Records Start Marker
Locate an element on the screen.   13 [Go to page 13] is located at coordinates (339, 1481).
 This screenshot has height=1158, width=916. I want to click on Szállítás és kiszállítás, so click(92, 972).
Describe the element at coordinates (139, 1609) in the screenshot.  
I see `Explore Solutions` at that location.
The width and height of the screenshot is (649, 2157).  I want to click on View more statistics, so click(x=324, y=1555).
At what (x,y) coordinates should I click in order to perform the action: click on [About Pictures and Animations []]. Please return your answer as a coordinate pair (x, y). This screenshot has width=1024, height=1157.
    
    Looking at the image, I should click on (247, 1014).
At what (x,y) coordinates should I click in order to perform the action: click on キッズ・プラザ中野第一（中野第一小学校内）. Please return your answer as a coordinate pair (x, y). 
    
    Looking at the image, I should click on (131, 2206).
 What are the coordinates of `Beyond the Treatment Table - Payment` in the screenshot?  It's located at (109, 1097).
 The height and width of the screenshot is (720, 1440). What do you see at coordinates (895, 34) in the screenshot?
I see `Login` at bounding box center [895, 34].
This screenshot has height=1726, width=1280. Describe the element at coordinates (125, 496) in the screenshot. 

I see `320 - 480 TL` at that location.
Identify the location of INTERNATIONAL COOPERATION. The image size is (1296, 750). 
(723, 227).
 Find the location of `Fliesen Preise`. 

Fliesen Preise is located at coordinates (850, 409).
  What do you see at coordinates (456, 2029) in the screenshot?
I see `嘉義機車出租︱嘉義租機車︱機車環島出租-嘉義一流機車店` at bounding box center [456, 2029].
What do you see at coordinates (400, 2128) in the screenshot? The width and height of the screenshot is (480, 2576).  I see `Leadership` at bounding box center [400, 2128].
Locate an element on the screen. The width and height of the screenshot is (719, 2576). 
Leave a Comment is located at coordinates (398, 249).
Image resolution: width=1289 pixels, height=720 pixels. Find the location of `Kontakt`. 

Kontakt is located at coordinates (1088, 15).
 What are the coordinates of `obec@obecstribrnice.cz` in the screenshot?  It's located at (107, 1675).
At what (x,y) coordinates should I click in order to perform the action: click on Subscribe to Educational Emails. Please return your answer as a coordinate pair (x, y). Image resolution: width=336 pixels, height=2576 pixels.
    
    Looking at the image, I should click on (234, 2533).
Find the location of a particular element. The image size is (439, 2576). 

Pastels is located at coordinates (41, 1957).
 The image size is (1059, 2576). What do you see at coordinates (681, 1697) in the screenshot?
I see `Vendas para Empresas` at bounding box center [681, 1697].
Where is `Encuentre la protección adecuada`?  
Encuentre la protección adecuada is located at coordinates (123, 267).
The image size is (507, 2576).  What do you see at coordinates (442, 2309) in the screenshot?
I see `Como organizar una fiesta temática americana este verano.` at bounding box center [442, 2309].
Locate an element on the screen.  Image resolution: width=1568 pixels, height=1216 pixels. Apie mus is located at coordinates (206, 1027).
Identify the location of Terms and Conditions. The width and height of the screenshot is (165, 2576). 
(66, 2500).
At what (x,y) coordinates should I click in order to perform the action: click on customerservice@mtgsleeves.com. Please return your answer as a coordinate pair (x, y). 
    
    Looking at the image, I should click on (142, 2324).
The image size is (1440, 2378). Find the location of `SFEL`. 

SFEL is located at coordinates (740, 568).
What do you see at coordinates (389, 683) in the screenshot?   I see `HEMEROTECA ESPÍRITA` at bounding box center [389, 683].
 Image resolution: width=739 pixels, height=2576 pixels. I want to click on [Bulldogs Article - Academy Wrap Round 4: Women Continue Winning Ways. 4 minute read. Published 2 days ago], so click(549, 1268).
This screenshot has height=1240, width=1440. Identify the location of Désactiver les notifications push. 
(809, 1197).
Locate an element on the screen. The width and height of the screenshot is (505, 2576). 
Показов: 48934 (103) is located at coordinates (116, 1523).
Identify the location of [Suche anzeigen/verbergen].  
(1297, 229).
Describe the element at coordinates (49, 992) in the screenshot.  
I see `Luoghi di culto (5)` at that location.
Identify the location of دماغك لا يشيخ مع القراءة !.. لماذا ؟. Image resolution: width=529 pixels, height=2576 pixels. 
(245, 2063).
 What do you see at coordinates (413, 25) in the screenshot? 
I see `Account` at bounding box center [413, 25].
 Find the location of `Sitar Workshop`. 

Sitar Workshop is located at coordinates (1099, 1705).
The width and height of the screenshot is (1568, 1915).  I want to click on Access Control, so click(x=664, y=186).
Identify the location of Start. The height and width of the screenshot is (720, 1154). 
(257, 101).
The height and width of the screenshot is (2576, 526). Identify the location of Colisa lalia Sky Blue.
Records End Marker
Task item. Would you return, unchanged, the lines from the one containing "Describe the element at coordinates (49, 992)" through the end of the entries?

Finished exercise.
Describe the element at coordinates (49, 992) in the screenshot.  
I see `Luoghi di culto (5)` at that location.
Identify the location of دماغك لا يشيخ مع القراءة !.. لماذا ؟. Image resolution: width=529 pixels, height=2576 pixels. 
(245, 2063).
 What do you see at coordinates (413, 25) in the screenshot? 
I see `Account` at bounding box center [413, 25].
 Find the location of `Sitar Workshop`. 

Sitar Workshop is located at coordinates (1099, 1705).
The width and height of the screenshot is (1568, 1915).  I want to click on Access Control, so click(x=664, y=186).
Identify the location of Start. The height and width of the screenshot is (720, 1154). 
(257, 101).
The height and width of the screenshot is (2576, 526). Identify the location of Colisa lalia Sky Blue.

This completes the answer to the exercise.